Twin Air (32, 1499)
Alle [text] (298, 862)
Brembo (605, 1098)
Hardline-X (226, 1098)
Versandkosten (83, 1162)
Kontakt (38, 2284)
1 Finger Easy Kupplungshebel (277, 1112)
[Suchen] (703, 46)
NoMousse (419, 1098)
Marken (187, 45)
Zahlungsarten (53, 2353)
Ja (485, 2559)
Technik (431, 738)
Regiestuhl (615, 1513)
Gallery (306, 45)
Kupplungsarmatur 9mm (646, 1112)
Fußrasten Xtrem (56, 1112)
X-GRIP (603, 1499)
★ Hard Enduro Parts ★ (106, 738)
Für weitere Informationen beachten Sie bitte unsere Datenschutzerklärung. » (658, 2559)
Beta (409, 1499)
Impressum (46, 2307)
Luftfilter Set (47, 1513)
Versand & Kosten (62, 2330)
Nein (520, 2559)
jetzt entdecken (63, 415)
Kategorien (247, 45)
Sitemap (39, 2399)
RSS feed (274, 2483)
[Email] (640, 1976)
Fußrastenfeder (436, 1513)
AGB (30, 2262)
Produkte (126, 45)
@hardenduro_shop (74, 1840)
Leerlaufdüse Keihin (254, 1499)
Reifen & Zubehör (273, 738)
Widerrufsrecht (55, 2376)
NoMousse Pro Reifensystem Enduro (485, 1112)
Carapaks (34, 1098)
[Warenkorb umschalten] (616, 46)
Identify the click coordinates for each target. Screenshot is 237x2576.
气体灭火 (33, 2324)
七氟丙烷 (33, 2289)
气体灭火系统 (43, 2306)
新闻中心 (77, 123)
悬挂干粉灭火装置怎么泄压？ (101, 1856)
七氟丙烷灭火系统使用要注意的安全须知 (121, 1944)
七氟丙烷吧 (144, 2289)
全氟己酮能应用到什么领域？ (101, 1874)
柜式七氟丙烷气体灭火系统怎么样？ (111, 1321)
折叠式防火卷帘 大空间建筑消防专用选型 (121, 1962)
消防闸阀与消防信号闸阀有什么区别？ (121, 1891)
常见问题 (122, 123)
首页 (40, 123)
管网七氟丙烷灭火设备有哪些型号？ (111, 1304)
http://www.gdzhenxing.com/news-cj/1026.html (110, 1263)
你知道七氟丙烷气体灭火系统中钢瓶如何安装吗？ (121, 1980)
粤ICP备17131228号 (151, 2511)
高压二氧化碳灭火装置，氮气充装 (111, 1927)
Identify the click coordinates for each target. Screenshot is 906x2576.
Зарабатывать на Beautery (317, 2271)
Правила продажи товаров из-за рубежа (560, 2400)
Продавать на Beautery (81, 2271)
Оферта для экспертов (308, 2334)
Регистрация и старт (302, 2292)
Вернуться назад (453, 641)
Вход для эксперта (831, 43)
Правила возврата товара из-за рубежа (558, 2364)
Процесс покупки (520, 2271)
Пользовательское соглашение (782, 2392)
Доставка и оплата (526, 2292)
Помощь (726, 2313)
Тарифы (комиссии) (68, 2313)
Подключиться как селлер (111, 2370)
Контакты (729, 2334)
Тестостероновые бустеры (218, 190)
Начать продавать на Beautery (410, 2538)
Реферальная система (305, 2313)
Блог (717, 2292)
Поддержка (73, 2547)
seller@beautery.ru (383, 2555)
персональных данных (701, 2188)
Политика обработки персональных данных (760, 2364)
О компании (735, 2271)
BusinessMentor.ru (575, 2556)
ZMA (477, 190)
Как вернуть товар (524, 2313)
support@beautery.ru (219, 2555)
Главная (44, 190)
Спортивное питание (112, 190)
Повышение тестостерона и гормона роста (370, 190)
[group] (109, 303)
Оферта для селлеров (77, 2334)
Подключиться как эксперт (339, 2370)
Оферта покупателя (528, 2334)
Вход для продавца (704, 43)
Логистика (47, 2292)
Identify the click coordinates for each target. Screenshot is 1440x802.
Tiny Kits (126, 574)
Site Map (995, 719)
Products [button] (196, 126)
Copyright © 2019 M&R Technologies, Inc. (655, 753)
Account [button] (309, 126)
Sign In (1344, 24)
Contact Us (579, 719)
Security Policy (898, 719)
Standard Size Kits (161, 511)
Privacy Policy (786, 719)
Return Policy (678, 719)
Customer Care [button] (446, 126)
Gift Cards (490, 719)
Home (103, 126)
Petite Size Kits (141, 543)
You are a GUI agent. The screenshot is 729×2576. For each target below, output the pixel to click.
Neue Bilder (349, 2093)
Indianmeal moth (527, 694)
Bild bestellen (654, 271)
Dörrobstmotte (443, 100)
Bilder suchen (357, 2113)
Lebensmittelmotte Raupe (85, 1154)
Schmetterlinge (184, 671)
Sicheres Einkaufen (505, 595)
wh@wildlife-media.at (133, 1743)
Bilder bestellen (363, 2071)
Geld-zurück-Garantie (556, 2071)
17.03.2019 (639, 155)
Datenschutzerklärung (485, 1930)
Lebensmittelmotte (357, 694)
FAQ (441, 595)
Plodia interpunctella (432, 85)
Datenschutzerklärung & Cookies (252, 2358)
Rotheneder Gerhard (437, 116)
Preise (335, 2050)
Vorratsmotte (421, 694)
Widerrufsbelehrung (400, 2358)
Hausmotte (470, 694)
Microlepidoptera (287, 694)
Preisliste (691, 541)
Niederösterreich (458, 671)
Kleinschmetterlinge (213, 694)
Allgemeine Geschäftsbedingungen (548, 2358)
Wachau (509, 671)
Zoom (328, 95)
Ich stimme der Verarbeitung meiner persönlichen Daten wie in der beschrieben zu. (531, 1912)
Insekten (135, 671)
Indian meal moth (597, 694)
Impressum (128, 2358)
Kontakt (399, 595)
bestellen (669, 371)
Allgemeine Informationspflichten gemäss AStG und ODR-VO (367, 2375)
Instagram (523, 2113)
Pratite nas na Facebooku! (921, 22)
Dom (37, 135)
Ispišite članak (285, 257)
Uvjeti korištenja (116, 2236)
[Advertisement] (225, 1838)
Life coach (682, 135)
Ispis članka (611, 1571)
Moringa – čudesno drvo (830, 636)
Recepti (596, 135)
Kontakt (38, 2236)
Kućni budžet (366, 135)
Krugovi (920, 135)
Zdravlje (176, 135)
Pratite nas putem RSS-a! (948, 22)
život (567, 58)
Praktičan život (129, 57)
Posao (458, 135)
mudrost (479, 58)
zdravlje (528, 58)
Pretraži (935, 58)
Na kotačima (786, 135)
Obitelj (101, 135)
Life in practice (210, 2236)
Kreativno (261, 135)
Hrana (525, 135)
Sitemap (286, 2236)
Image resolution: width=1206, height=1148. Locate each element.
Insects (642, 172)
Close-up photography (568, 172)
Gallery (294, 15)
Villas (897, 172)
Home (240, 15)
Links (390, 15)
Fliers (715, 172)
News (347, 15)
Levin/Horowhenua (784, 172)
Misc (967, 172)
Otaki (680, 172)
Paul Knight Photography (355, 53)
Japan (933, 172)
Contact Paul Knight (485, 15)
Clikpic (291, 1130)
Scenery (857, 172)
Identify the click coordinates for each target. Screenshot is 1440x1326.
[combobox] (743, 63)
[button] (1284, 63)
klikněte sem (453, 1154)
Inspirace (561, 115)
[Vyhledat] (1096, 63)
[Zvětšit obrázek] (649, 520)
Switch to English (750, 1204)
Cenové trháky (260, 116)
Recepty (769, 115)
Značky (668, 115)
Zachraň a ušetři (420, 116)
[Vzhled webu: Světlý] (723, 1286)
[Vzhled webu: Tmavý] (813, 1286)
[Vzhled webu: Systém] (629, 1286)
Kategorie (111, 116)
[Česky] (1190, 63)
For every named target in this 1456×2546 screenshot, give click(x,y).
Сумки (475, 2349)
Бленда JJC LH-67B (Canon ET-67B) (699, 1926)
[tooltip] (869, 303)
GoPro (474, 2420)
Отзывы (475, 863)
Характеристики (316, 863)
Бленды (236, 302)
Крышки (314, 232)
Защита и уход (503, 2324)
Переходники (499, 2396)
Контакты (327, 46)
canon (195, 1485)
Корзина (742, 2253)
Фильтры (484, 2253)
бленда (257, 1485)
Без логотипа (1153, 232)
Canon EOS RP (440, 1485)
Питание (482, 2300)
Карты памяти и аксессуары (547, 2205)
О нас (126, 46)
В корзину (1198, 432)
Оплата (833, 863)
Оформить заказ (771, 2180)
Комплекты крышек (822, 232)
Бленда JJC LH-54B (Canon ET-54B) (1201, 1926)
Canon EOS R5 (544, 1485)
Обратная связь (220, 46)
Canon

##########

Task objective >> Your reply must contain the line with "Питание (482, 2300)" and each later line of the material, word for word, and nothing else.

Your response >>
Питание (482, 2300)
Карты памяти и аксессуары (547, 2205)
О нас (126, 46)
В корзину (1198, 432)
Оплата (833, 863)
Оформить заказ (771, 2180)
Комплекты крышек (822, 232)
Бленда JJC LH-54B (Canon ET-54B) (1201, 1926)
Canon EOS R5 (544, 1485)
Обратная связь (220, 46)
Canon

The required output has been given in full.